▶ **Work item**: Transcribe the records word for word. Leave every picture out.

Page-level text extractions
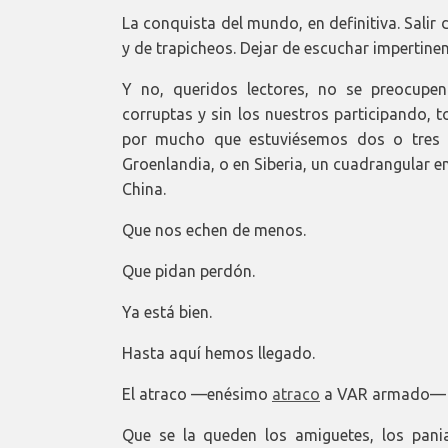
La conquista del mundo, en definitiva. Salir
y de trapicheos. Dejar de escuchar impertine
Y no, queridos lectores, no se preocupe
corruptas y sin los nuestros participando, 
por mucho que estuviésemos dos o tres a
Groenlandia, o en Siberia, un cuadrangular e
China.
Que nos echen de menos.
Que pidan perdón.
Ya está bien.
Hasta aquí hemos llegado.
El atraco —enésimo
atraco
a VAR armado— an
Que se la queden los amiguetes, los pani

▶ **Response for this exercise**:
La conquista del mundo, en definitiva. Salir
y de trapicheos. Dejar de escuchar impertine
Y no, queridos lectores, no se preocupe
corruptas y sin los nuestros participando, 
por mucho que estuviésemos dos o tres a
Groenlandia, o en Siberia, un cuadrangular e
China.
Que nos echen de menos.
Que pidan perdón.
Ya está bien.
Hasta aquí hemos llegado.
El atraco —enésimo
atraco
a VAR armado— an
Que se la queden los amiguetes, los pani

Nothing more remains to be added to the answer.